That was one expensive bug.

Knight Capital Group installed a new version of its algorithmic trading software which started aggressively buying up shares of 140 companies on the New York Stock Exchange not long after the markets opened on Wednesday.

"Wizzard Software, for example, shot above $14 after closing the night before at $3.50. Abercrombie & Fitch jumped 9 percent within minutes, hitting $36.75 after closing the night before at $33.80. Harley-Davidson suddenly fell 12 percent, to $37.84 from $43.23."

The sudden swings in stock prices and surging trading volume disrupted the stock markets before Knight noticed the problem and shut down its software after just 45 minutes.

After the dust settled, Knight's automatic trader had lost $400 million — almost $10M a minute. To make matters worse, it's own stock's value has collapsed, losing three-quarters of its value, putting the company at risk as it seeks financing or a new owner.

Knight's bad day is a symptom of a larger problem in our financial systems and, perhaps, in a complex society in which automated systems play key roles.

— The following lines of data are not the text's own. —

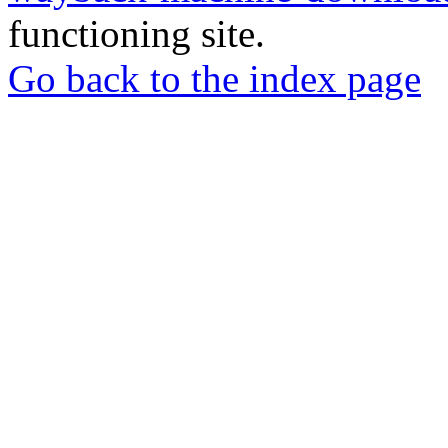
functioning site.
Go back to the index page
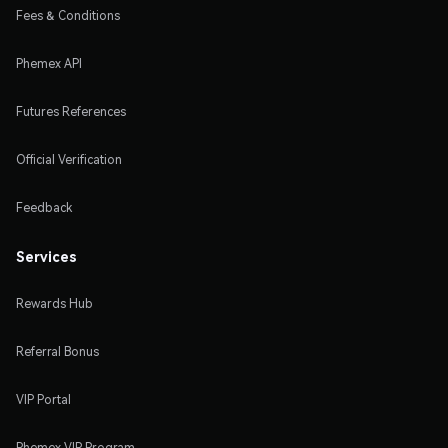
Fees & Conditions
Phemex API
Futures References
Official Verification
Feedback
Services
Rewards Hub
Referral Bonus
VIP Portal
Phemex VIP Program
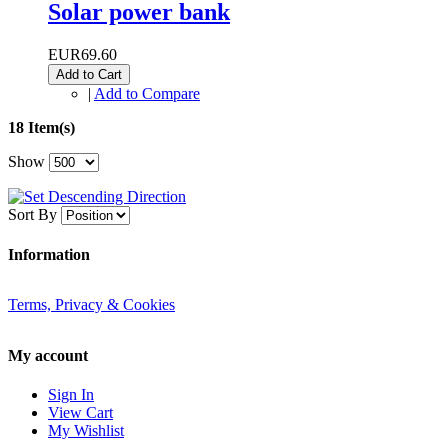
Solar power bank
EUR69.60
Add to Cart
|
Add to Compare
18 Item(s)
Show
Sort By
Information
Terms, Privacy & Cookies
My account
Sign In
View Cart
My Wishlist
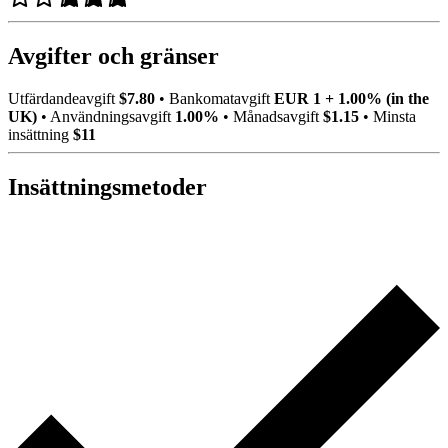
Avgifter och gränser
Utfärdandeavgift
$7.80
•
Bankomatavgift
EUR 1 + 1.00% (in the
UK)
•
Användningsavgift
1.00%
•
Månadsavgift
$1.15
•
Minsta
insättning
$11
Insättningsmetoder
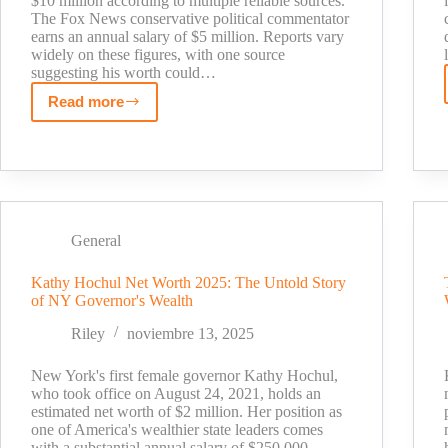
$10 million according to multiple reliable sources.
The Fox News conservative political commentator
earns an annual salary of $5 million. Reports vary
widely on these figures, with one source
suggesting his worth could…
Read more
How
Much
is
Jesse
Watters
Worth?
General
Fox
News
Kathy Hochul Net Worth 2025: The Untold Story
Salary
of NY Governor's Wealth
Breakdown
[2025]
Riley
noviembre 13, 2025
New York's first female governor Kathy Hochul,
who took office on August 24, 2021, holds an
estimated net worth of $2 million. Her position as
one of America's wealthier state leaders comes
with a substantial annual salary of $250,000.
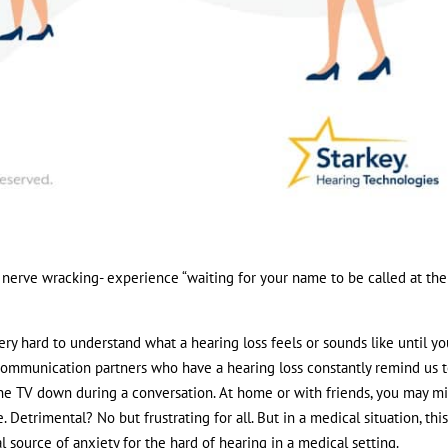
nerve wracking- experience “waiting for your name to be called at the
s very hard to understand what a hearing loss feels or sounds like until y
se communication partners who have a hearing loss constantly remind us 
the TV down during a conversation. At home or with friends, you may mi
etrimental? No but frustrating for all. But in a medical situation, this
l source of anxiety for the hard of hearing in a medical setting.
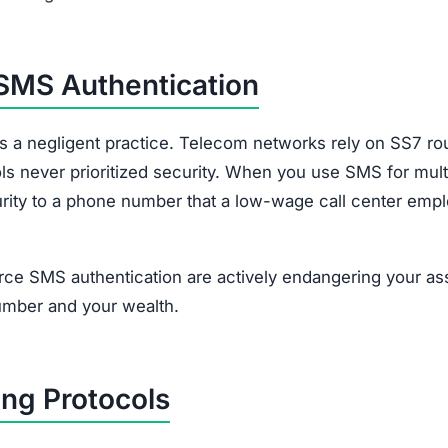
 SMS Authentication
is a negligent practice. Telecom networks rely on SS7 ro
ls never prioritized security. When you use SMS for mult
ecurity to a phone number that a low-wage call center emp
ce SMS authentication are actively endangering your as
umber and your wealth.
ng Protocols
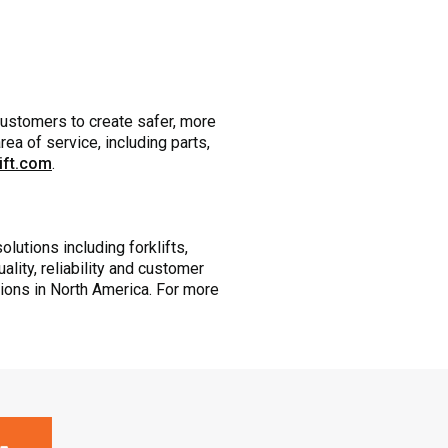
customers to create safer, more
ea of service, including parts,
lift.com
.
olutions including forklifts,
ity, reliability and customer
tions in North America. For more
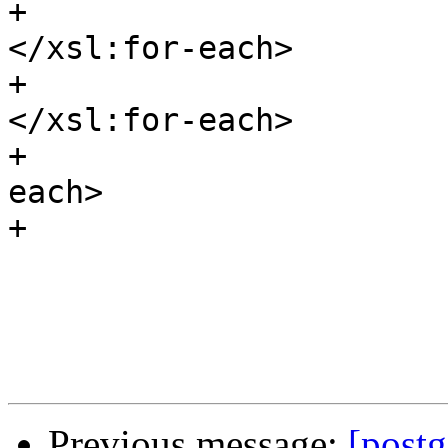
+								
</xsl:for-each>

+							
</xsl:for-each>

+					</xsl:for-
each>

+				</itemizedlist>	

 			</sect2>

Previous message:
[postg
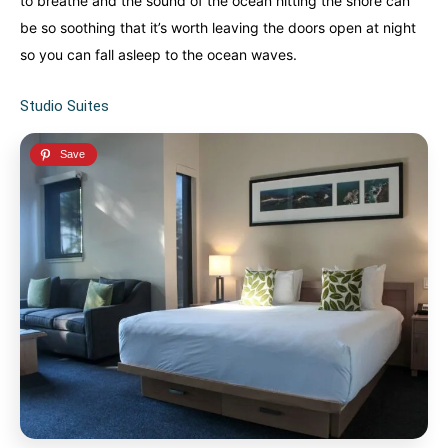
to breathe and the sound of the ocean hitting the shore can
be so soothing that it’s worth leaving the doors open at night
so you can fall asleep to the ocean waves.
Studio Suites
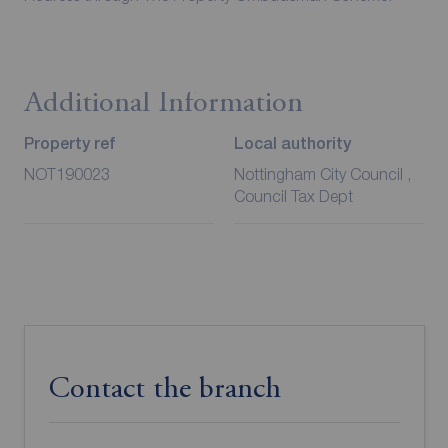
Additional Information
Property ref
Local authority
NOT190023
Nottingham City Council ,
Council Tax Dept
Contact the branch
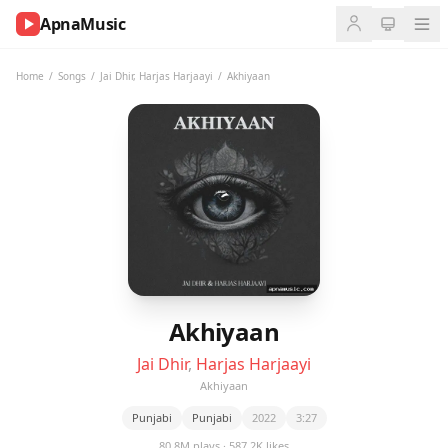
ApnaMusic
NOW
PLAYING
Home
/
Songs
/
Jai Dhir
,
Harjas Harjaayi
/
Akhiyaan
0:00
0:00
UP
NEXT
Akhiyaan
Jai Dhir
,
Harjas Harjaayi
Akhiyaan
Punjabi
Punjabi
2022
3:27
80.8M plays · 587.2K likes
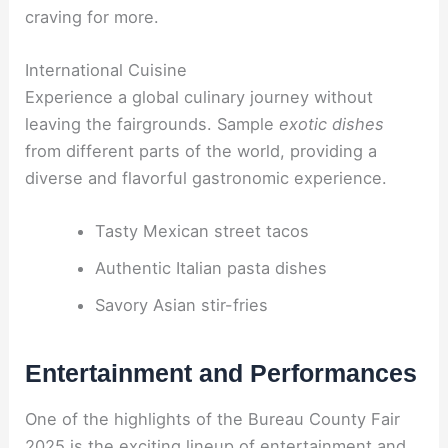
craving for more.
International Cuisine
Experience a global culinary journey without
leaving the fairgrounds. Sample
exotic dishes
from different parts of the world, providing a
diverse and flavorful gastronomic experience.
Tasty Mexican street tacos
Authentic Italian pasta dishes
Savory Asian stir-fries
Entertainment and Performances
One of the highlights of the Bureau County Fair
2025 is the exciting lineup of entertainment and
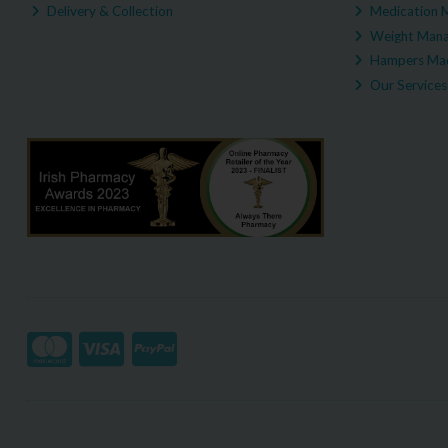
Delivery & Collection
Medication 
Weight Man
Hampers Mad
Our Services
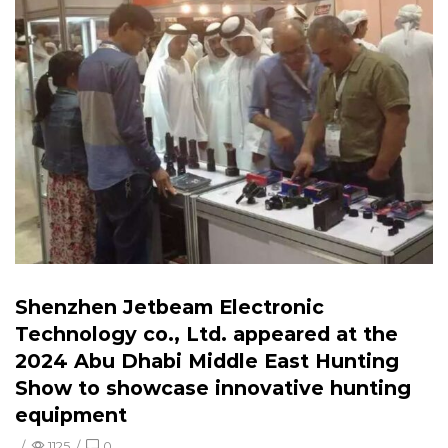
Shenzhen Jetbeam Electronic
Technology co., Ltd. appeared at the
2024 Abu Dhabi Middle East Hunting
Show to showcase innovative hunting
equipment
/
1125
/
0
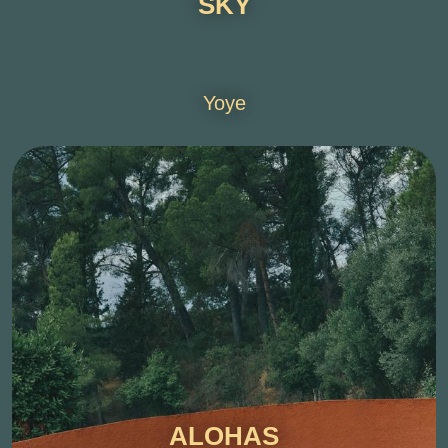
SKY
Yoye
ALOHAS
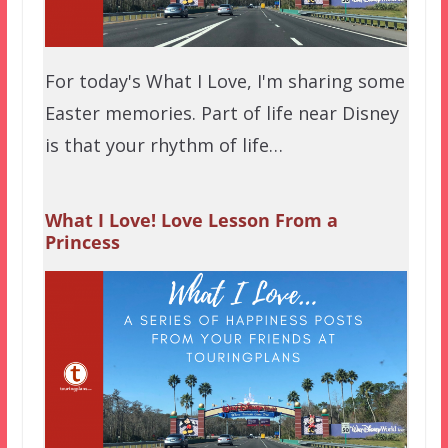
For today's What I Love, I'm sharing some
Easter memories. Part of life near Disney
is that your rhythm of life…
What I Love! Love Lesson From a
Princess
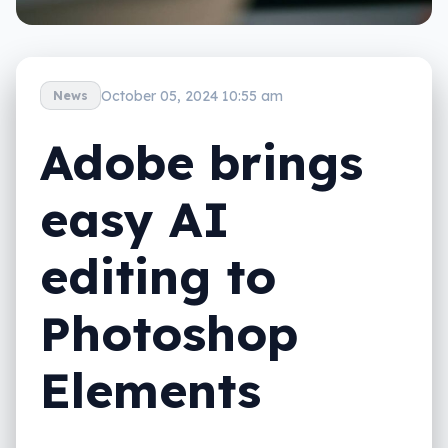
October 05, 2024 10:55 am
News
Adobe brings
easy AI
editing to
Photoshop
Elements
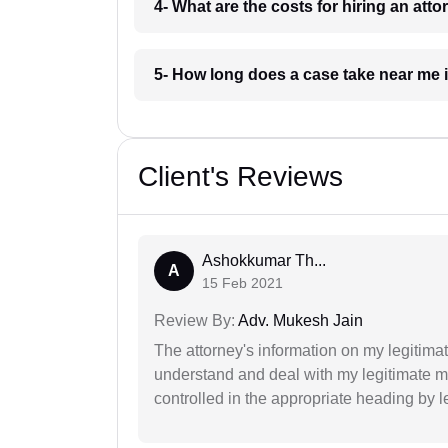
4- What are the costs for hiring an at
5- How long does a case take near me
Client's Reviews
Ashokkumar Th...
A
15 Feb 2021
Review By:
Adv. Mukesh Jain
The attorney's information on my legitimat
understand and deal with my legitimate mat
controlled in the appropriate heading by l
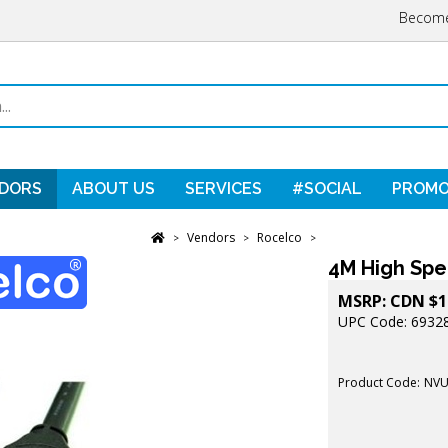
Become
DORS
ABOUT US
SERVICES
#SOCIAL
PROMO
Vendors
Rocelco
>
>
>
4M High Spe
MSRP:
CDN $
1
UPC Code: 6932
Product Code:
NVU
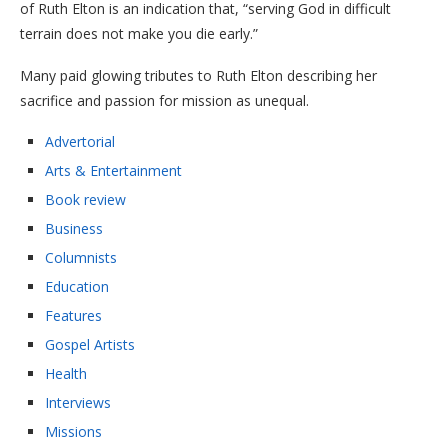
of Ruth Elton is an indication that, “serving God in difficult
terrain does not make you die early.”
Many paid glowing tributes to Ruth Elton describing her
sacrifice and passion for mission as unequal.
Advertorial
Arts & Entertainment
Book review
Business
Columnists
Education
Features
Gospel Artists
Health
Interviews
Missions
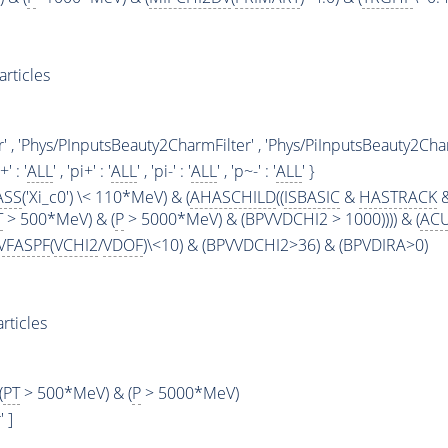
rticles
' , 'Phys/PInputsBeauty2CharmFilter' , 'Phys/PiInputsBeauty2Char
+' : '
ALL
' , 'pi+' : '
ALL
' , 'pi-' : '
ALL
' , 'p~-' : '
ALL
' }
ASS
('Xi_c0') \< 110*MeV) & (
AHASCHILD
((
ISBASIC
&
HASTRACK
&
T
> 500*MeV) & (
P
> 5000*MeV) & (BPVVDCHI2 > 1000)))) & (
AC
VFASPF
(
VCHI2
/
VDOF
)\<10) & (BPVVDCHI2>36) & (BPVDIRA>0)
rticles
(
PT
> 500*MeV) & (
P
> 5000*MeV)
 ]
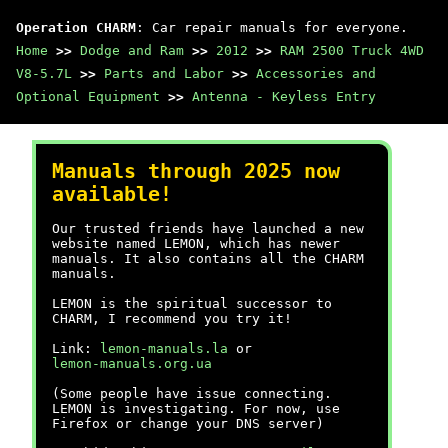
Operation CHARM
: Car repair manuals for everyone.
Home
>>
Dodge and Ram
>>
2012
>>
RAM 2500 Truck 4WD
V8-5.7L
>>
Parts and Labor
>>
Accessories and
Optional Equipment
>>
Antenna - Keyless Entry
Manuals through 2025 now
available!
Our trusted friends have launched a new
website named LEMON, which has newer
manuals. It also contains all the CHARM
manuals.
LEMON is the spiritual successor to
CHARM, I recommend you try it!
Link:
lemon-manuals.la
or
lemon-manuals.org.ua
(Some people have issue connecting.
LEMON is investigating. For now, use
Firefox or change your DNS server)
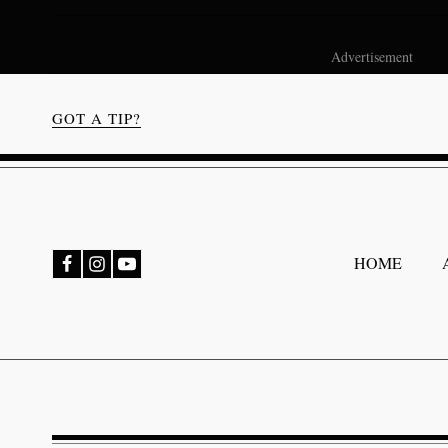
Advertisement
GOT A TIP?
bmenu
HOME
bmenu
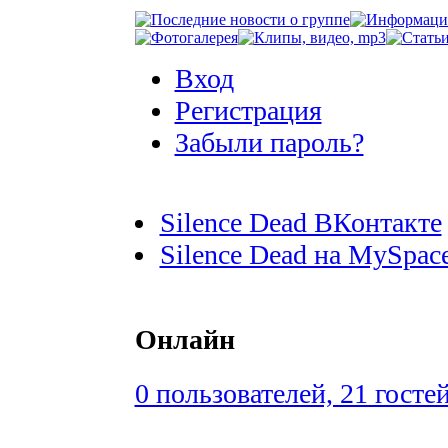
Вход
Регистрация
Забыли пароль?
Silence Dead ВКонтакте
Silence Dead на MySpac
Онлайн
0 пользователей, 21 госте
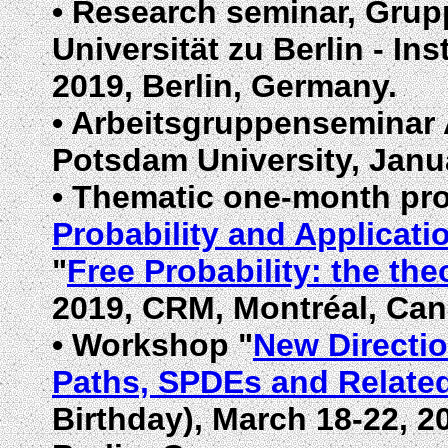
•
Research seminar, Grupp
Universität zu Berlin - In
2019, Berlin, Germany.
•
Arbeitsgruppenseminar A
Potsdam University,
Janu
•
Thematic one-month p
Probability and Applicati
"
Free Probability: the the
2019, CRM, Montréal, Can
•
Workshop "
New Directio
Paths, SPDEs and Relate
Birthday),
March
18-22, 20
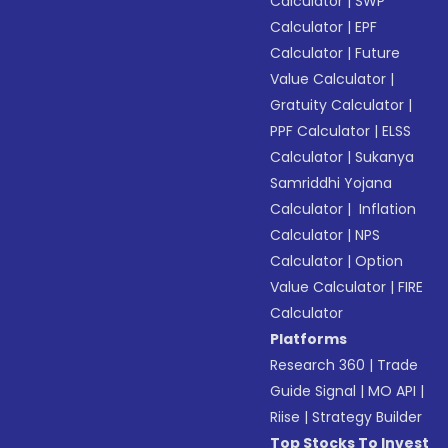
Calculator
|
SWP
Calculator
|
EPF
Calculator
|
Future
Value Calculator
|
Gratuity Calculator
|
PPF Calculator
|
ELSS
Calculator
|
Sukanya
Samriddhi Yojana
Calculator
|
Inflation
Calculator
|
NPS
Calculator
|
Option
Value Calculator
|
FIRE
Calculator
Platforms
Research 360
|
Trade
Guide Signal
|
MO API
|
Riise
|
Strategy Builder
Top Stocks To Invest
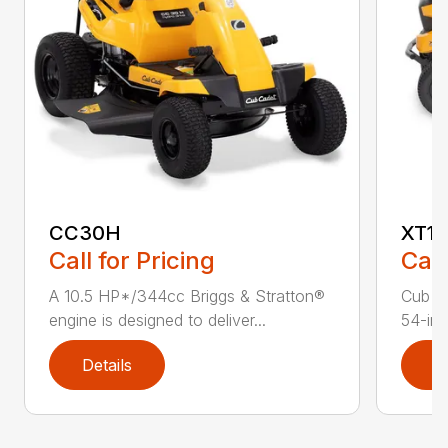
CC30H
XT1 
Call for Pricing
Call
A 10.5 HP*/344cc Briggs & Stratton®
Cub C
engine is designed to deliver...
54-in.
Details
D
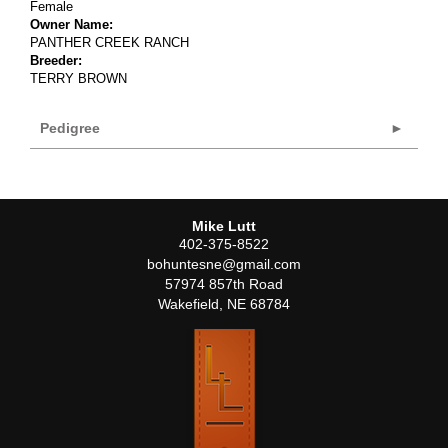
Female
Owner Name:
PANTHER CREEK RANCH
Breeder:
TERRY BROWN
Pedigree
Mike Lutt
402-375-8522
bohuntesne@gmail.com
57974 857th Road
Wakefield
,
NE
68784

"For investors, it was the latest breakdown in the increasingly complicated electronic systems that run stock trading. Those systems have been showing signs of strain as more traders and big investment firms use powerful computers to carry out trades in mere fractions of a second. These trading issues have become so problematic and frequent that many experts believe they have shaken investors' faith in markets, especially after the deep losses they suffered during the financial crisis and the recession that followed. As a result, many small investors have been fleeing the stock market."

This week's fiasco is the the third stock trading debacle in the last five months. Such problems present us with new challenges in understanding how we can build automated software systems that can perform important and consequential actions safely.  This will require advances in software engineering, artificial ingelligence, and distributed systems as well as ensuring that computing practitioners understand and employ best practices in building software systems.